Minha nova amiga, na verdade, segundo me contou, fazia a imagem de que todos os militantes de esquerda fossem pessoas de cara fechada, chatas, mal humoradas, enfim, pessoas de difícil trato. Influencia do pai, talvez, a quem inclusive relataria a sua surpresa em conhecer um esquerdista que fugia aos padrões que estabelecera.
Achar que a esquerda brasileira é carrancuda não é um juízo particular de minha amiga, é uma tendência muito ampla em nossa sociedade. Por quê?
Creio que seja pelo fato da esquerda ser quase sempre do contra. E isso não deixa de ter um fundo de verdade. Afinal, se a esquerda acredita numa sociedade socialista, é natural que se manifeste contrária aos projetos dos detentores do poder. Isso desgasta, amargura. A cada dia é um golpe que fere, que gera desesperança.

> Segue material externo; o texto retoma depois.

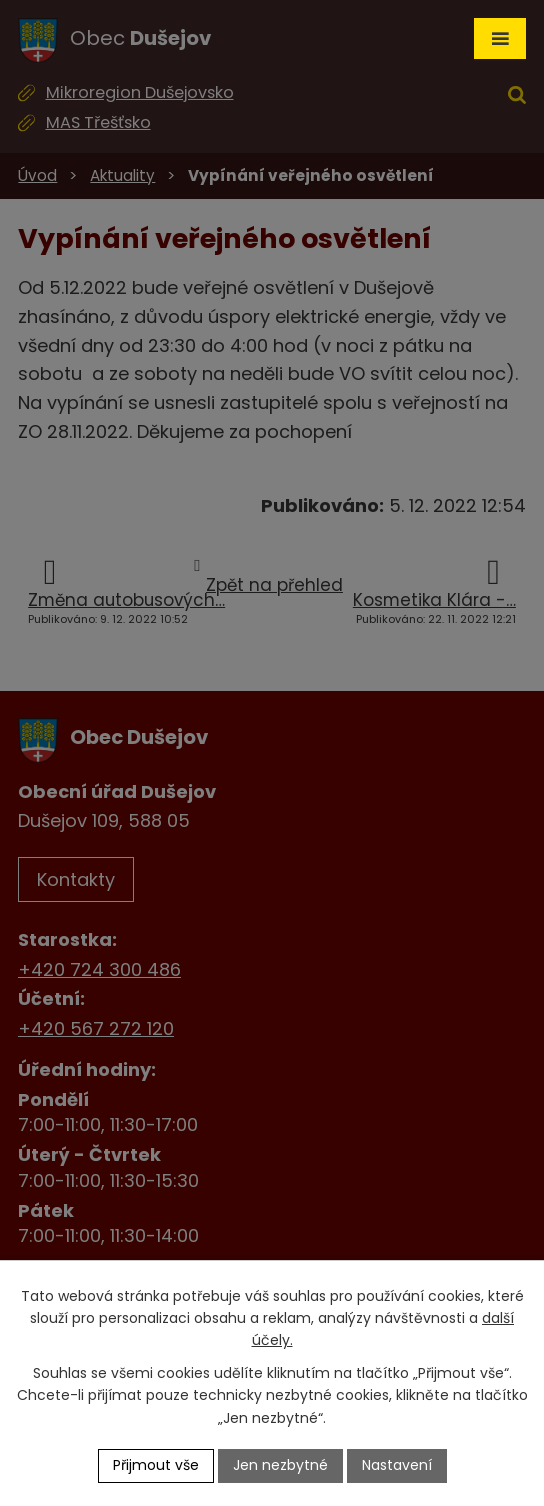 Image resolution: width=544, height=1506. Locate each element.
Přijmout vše (156, 1465)
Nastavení (397, 1465)
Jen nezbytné (280, 1465) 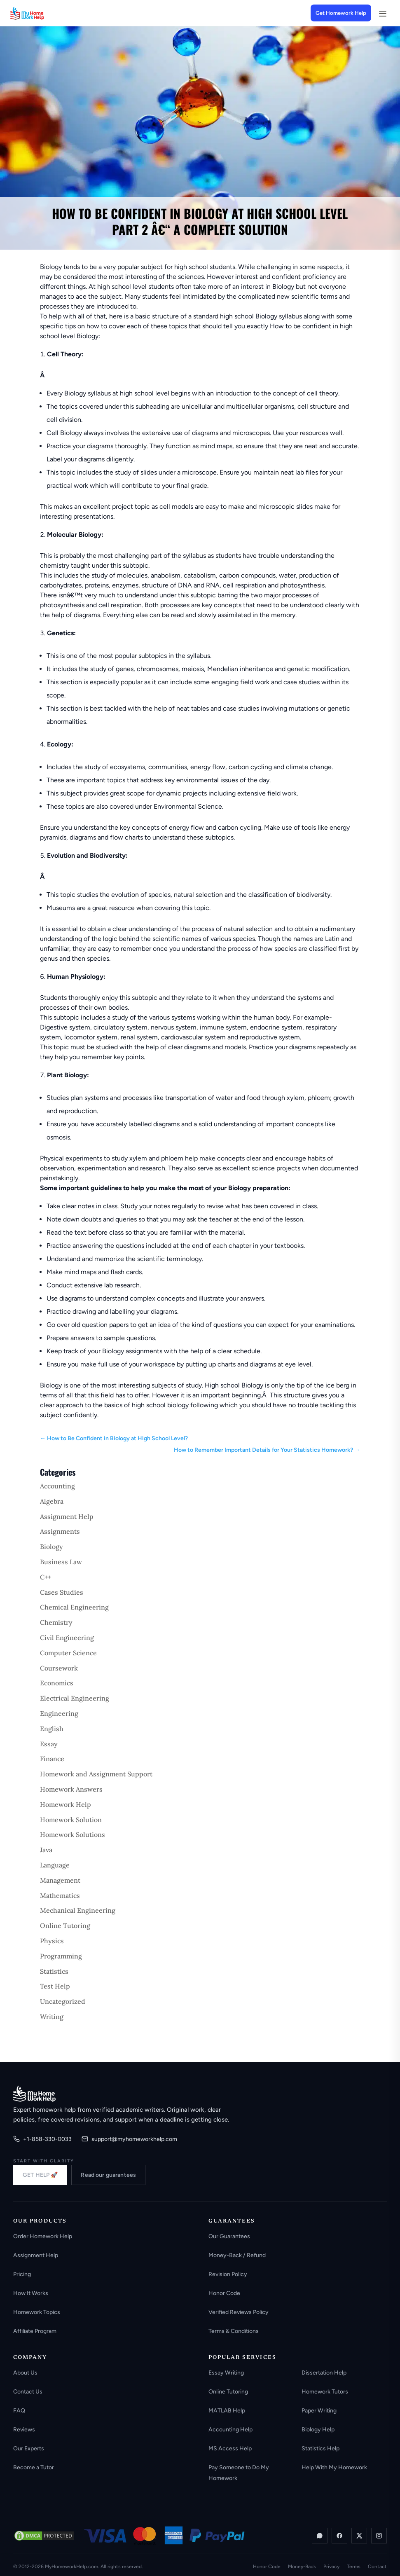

Lembro-me da entrevista de Antonio Callado à folha, pouco antes de sua morte. Apresentou-se triste. Não tinha mais razão para viver, cansara. O seu projeto político jamais fora realizado. Seu próprio êxito pessoal não lhe tinha muito sentido. Uma pessoa que pensa o coletivo não se realiza plenamente sozinha.
Callado, mesmo sendo um vencedor, pois tem posição garantida no time principal da intelectualidade brasileira, viveu o paradoxo de ser sempre derrotado ao longo de seus oitenta anos. Derrotado pela ditadura Vargas, pela doutrina de segurança nacional do regime militar, derrotado enfim, numa visão mais ampla, pelas estruturas capitalistas que impõe a exclusão de amplos setores da sociedade.
As pessoas não são carrancudas por serem de esquerda. Alegria e tristeza, assim como outros sentimentos, são da própria natureza humana. As pessoas ficam carrancudas por não realizarem os seus projetos de vida. Nesse sentido pode ser que a esquerda reuna realmente mais gente carrancuda. Talvez fosse melhor dizer pessoas amargas.
Você não ficaria carrancuda, minha amiga, se já velha, ao final da vida, olhasse para trás e constatasse que o seu combate (la vie cest’un combat) foi totalmente infrutífero?
Mas não nos culpemos, não foi, afinal, somente para Drumont que um anjo torto apareceu e disse-lhe para ser gauche na vida.